Recognition Toolkit, developed by Recognition Science, Inc., provides Aphelion™ Developer with a broad set of tools for object recognition and classification. This toolkit uses probabilistic analysis and information measurements to automate the development of classifiers. Probability and information based classifiers can be generated automatically, freeing the user from the necessity of specifying complex rules for object recognition. These tools can be used either to process Aphelion ObjectSet data or standard scalar datasets. Example macros are provided and can be directly employed or used as templates.
Recognition Toolkit provides the user with the ability to perform pattern recognition on continuous measurement data, discrete data, or symbolic information. It contains a series of operators for classification, training, feature evaluation, cluster coding and extraction. Twenty operators form the pattern recognition core of the Recognition Toolkit for the Aphelion System, and five additional advanced extraction and demonstration operators assist in the development of complex recognition algorithms. The core operator set includes classifiers, training operators, an automatic natural clustering routine, feature evaluation and analysis operators, and utility operators for preprocessing and building user defined classifiers. A complete alphabetical operator list and description is provided in the table following below.
- High-level module for probabilistic classification
- Powerful set of tools for advanced Image Understanding through the use of ObjectSets and the Intermediate Symbolic Representations (ISR) available in Aphelion Developer
- Helps to perform high-level classification in the fields of biology and cytology, when cell categories have to be determined based on a large set of measurements and attributes. It can also be applied to robotics applications.
Aphelion Recognition Toolkit Operators:
Automatically codes features to discrete form. The user can select the maximum number of discrete states permitted.
This trainer sets up all of the reference data required by Bayes_Cls. This includes generation of class centroids, covariance, and base weights.
Multivariate normal Bayesian classifier for normally distributed measurement data which can produce optimal results when its assumptions are met. Prior class weights can be accepted from the reference file, be set to default values, or adjusted by the user to favor specific classes.
Finds related opposite and adjacent corners for the extraction of rectangular objects.
Given data and labels this routine computes class centroids in the feature space.
Finds corners under user specified tolerances. Uses basic line object input.
Correlation based on feature evaluation. This operator can assist in evaluation of the utility of measurement data and reducing redundancy in a set of features.
The Discriminant Information Tree (DIT) classifier provides a capability to classify data which is discrete, coded or symbolic. It can function without any class centroid separability under complex data distributions. Continuous measurement data can be coded for use with this classifier using the AutoCode or Encode operators.
This trainer uncovers the optimal discriminant information tree and probability structures for DIT_Cls.
Encodes measurement data using specified partitions.

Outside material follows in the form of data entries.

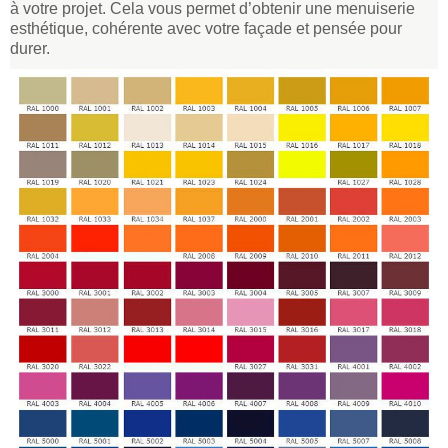
à votre projet. Cela vous permet d’obtenir une menuiserie
esthétique, cohérente avec votre façade et pensée pour
durer.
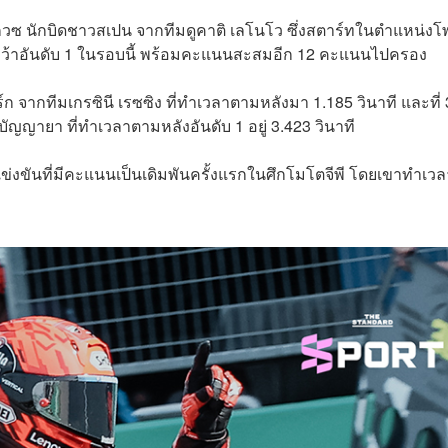
ร์เกวซ นักบิดชาวสเปน จากทีมดูคาติ เลโนโว ซึ่งสตาร์ทในตำแหน่ง
ี คว้าอันดับ 1 ในรอบนี้ พร้อมคะแนนสะสมอีก 12 คะแนนไปครอง
ก จากทีมเกรซินี เรซซิง ที่ทำเวลาตามหลังมา 1.185 วินาที และที่ 
ัญญายา ที่ทำเวลาตามหลังอันดับ 1 อยู่ 3.423 วินาที
แข่งขันที่มีคะแนนเป็นเดิมพันครั้งแรกในศึกโมโตจีพี โดยเขาทำเวล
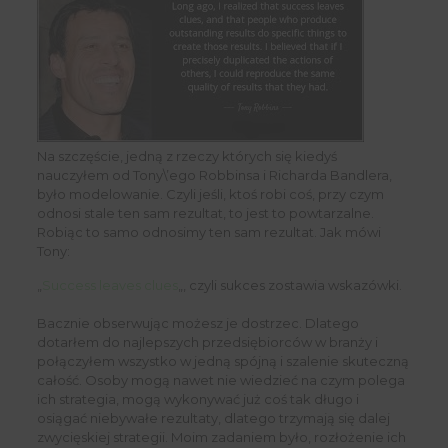
Na szczęście, jedną z rzeczy których się kiedyś
nauczyłem od Tony\’ego Robbinsa i Richarda Bandlera,
było modelowanie. Czyli jeśli, ktoś robi coś, przy czym
odnosi stale ten sam rezultat, to jest to powtarzalne.
Robiąc to samo odnosimy ten sam rezultat. Jak mówi
Tony:
„
Success leaves clues
„, czyli sukces zostawia wskazówki.
Bacznie obserwując możesz je dostrzec. Dlatego
dotarłem do najlepszych przedsiębiorców w branży i
połączyłem wszystko w jedną spójną i szalenie skuteczną
całość. Osoby mogą nawet nie wiedzieć na czym polega
ich strategia, mogą wykonywać już coś tak długo i
osiągać niebywałe rezultaty, dlatego trzymają się dalej
zwycięskiej strategii. Moim zadaniem było, rozłożenie ich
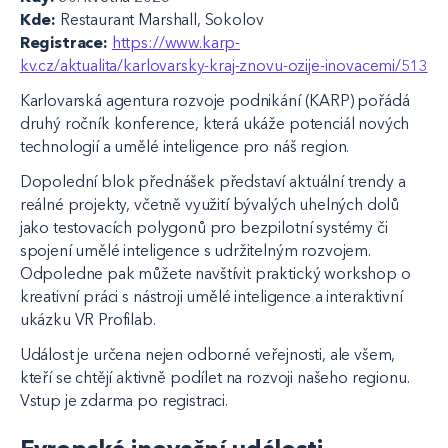
Kde:
Restaurant Marshall, Sokolov
Registrace:
https://www.karp-
kv.cz/aktualita/karlovarsky-kraj-znovu-ozije-inovacemi/513
Karlovarská agentura rozvoje podnikání (KARP) pořádá
druhý ročník konference, která ukáže potenciál nových
technologií a umělé inteligence pro náš region.
Dopolední blok přednášek představí aktuální trendy a
reálné projekty, včetně využití bývalých uhelných dolů
jako testovacích polygonů pro bezpilotní systémy či
spojení umělé inteligence s udržitelným rozvojem.
Odpoledne pak můžete navštívit praktický workshop o
kreativní práci s nástroji umělé inteligence a interaktivní
ukázku VR Profilab.
Událost je určena nejen odborné veřejnosti, ale všem,
kteří se chtějí aktivně podílet na rozvoji našeho regionu.
Vstup je zdarma po registraci.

The partitions can be from AutoCode or user generated.
This routine detects regions of interest (ROI's) in an image using a K-nearest neighbor algorithm. It can be used for cueing or as the first stage in a multistage classifier.
This tool determines, on a feature-by-feature basis, the best features for class separation. It can be used to evaluate symbolic features, discrete features, and coded measurement data. It provides a measure of the discriminant information in each feature, and automatically rank-orders an output feature set from most powerful to least powerful.
Generates a reference prototype file for the K-Nearest-Neighbor Classifiers of KNN_Cls and FindROI.
Finds tree linkage structure which maximizes second-order discriminant information. Can assist in feature discrimination or redundancy evaluation.
This routine assigns data to closest centroid. Permits rapid evaluation of class separability of user selected or modified centroid values. Can be used with Centroid operator or PFSCIust operator to develop alternative classifiers.
This Minimum Distance Classifier provides an easy to use classification capability with very minimal training data requirements and minimal computational complexity. It assigns samples based on Euclidean distance from class centroids in the feature space.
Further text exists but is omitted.